Une attaque au couteau dans un lycée d’Arras (FR) fait un mort et trois blessés graves ; un suspect d’origine turque interpellé pour un coup porté à l’arme blanche dans la fan zone de Stuttgart lors du match Tchéquie contre Turquie (BE) ; trois fillettes poignardées de sang-froid à Southport (UK), par un individu d’origine rwandaise ; trois personnes égorgées au festival de Solingen (DE) lors d’une attaque meurtrière au couteau revendiquée par le groupe Etat islamique (EI). Désormais, un simple couteau suffit ! L’extrémisme a définitivement mué en terrorisme low cost. Décryptage.

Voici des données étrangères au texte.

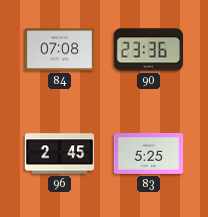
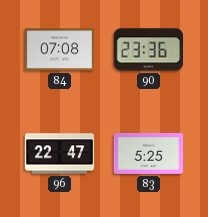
96: 2:45 -> 22:47
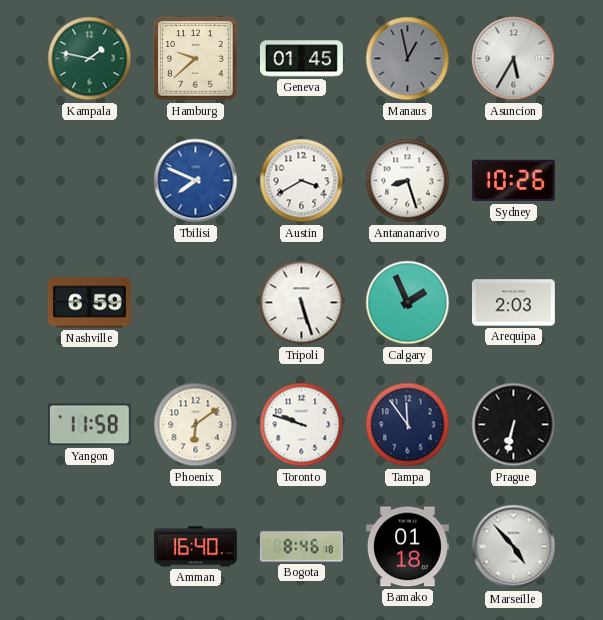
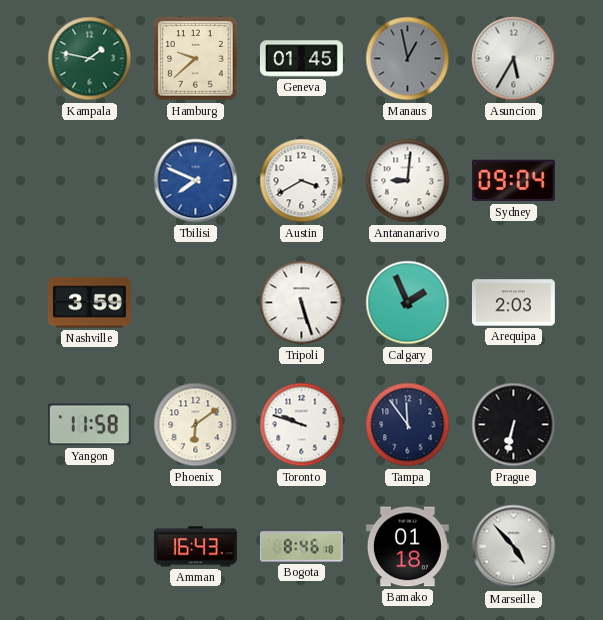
Antananarivo: 8:27 -> 9:01
Sydney: 10:26 -> 09:04
Nashville: 6:59 -> 3:59
Amman: 16:40 -> 16:43
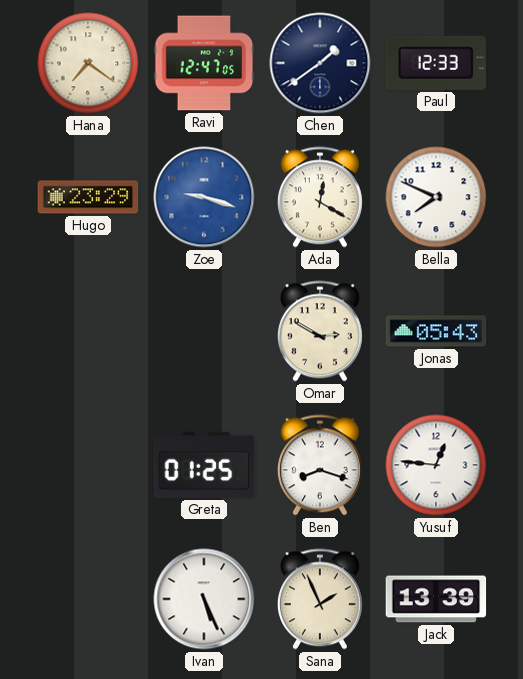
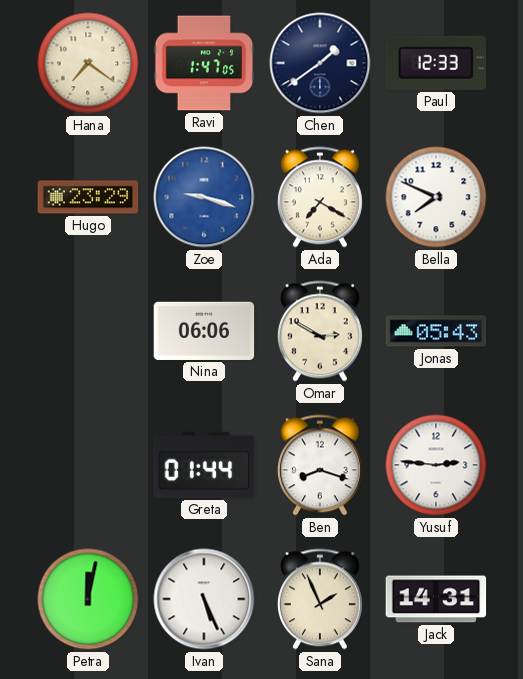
Ravi: 12:47 -> 1:47
Ada: 12:20 -> 7:20
Nina: none -> 06:06
Greta: 01:25 -> 01:44
Yusuf: 12:46 -> 2:46
Petra: none -> 12:02
Jack: 13:39 -> 14:31
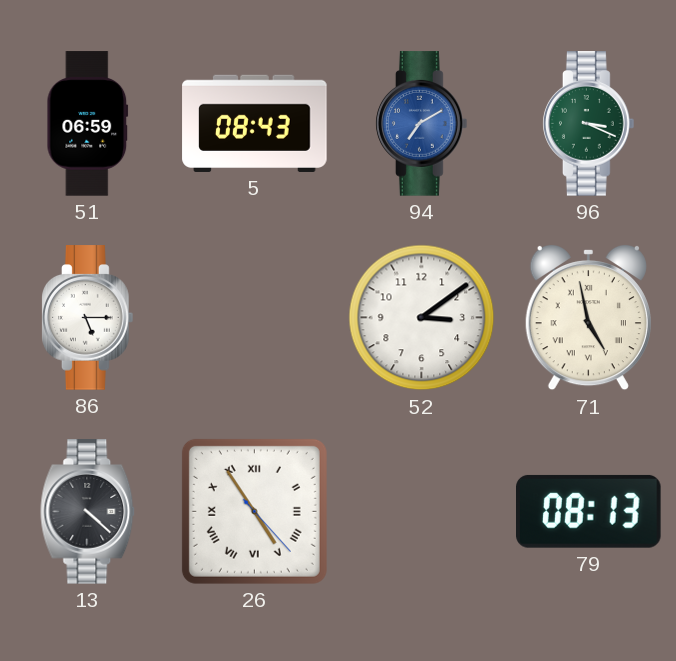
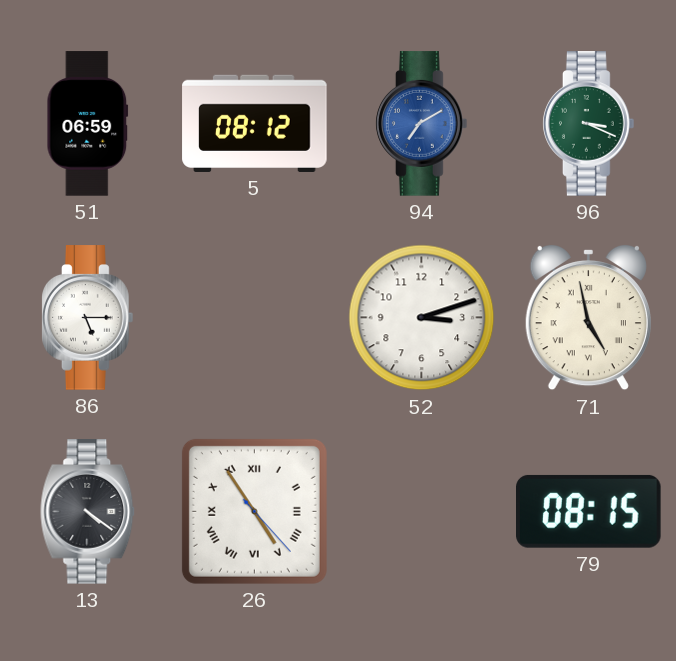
5: 08:43 -> 08:12
52: 3:09 -> 3:12
13: 4:22 -> 4:21
79: 08:13 -> 08:15
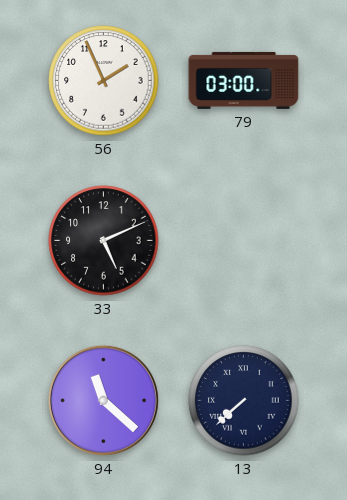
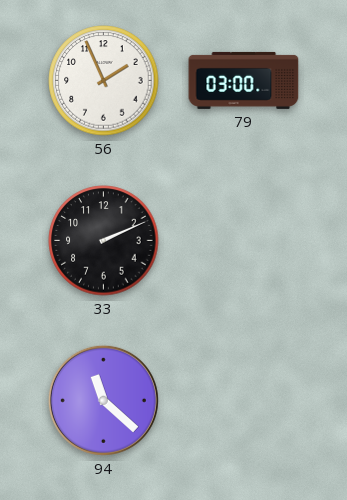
33: 5:11 -> 2:11
13: 7:38 -> none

Plus besoin de QG ni d’ordres

Depuis les années 1970 jusqu’aux attentats perpétrés par Al-Qaïda au début des années 2000, le terrorisme se manifestait par des opérations d’envergure nécessitant des armes lourdes et des financements conséquents. Avec Daech, un autre chapitre s’est ensuite ouvert en 2005, celui des foreign terrorist fighters (FTF). Des combattants étrangers sont recrutés un peu partout en Europe, base arrière logistique, pour combattre en Syrie et en Irak. Nouvelle hybridation et nouveau variant : avec les attentats de Paris, Nice, Berlin, Bruxelles, le terrorisme prend la forme d’attentats-suicides de masse. Le but ? Affaiblir le Vieux Continent. Phénomène nouveau, à l’ère du virtuel, le djihadisme s’individualise. Inconnu des services de renseignements, n’importe quel quidam qui se sent investi d’une « mission », peut aujourd’hui se saisir d’un couteau pour rendre sa « justice divine ». Il n’a prêté allégeance à aucun groupe terroriste et aucun groupe ne l’a reconnu comme membre.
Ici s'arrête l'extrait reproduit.